* What the exercise asks *
Please print each record exactly, omitting none of them.

Study material section start

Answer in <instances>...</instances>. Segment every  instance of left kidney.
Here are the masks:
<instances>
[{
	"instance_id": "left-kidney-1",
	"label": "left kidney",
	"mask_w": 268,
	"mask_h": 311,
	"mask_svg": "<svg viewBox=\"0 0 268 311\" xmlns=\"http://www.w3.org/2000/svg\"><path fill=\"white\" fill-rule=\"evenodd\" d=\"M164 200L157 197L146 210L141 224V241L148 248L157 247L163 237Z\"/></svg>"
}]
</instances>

Study material section end

* Solution *
Answer in <instances>...</instances>. Segment every  instance of left kidney.
Here are the masks:
<instances>
[{
	"instance_id": "left-kidney-1",
	"label": "left kidney",
	"mask_w": 268,
	"mask_h": 311,
	"mask_svg": "<svg viewBox=\"0 0 268 311\" xmlns=\"http://www.w3.org/2000/svg\"><path fill=\"white\" fill-rule=\"evenodd\" d=\"M164 200L157 197L146 210L141 224V241L148 248L157 247L163 237Z\"/></svg>"
}]
</instances>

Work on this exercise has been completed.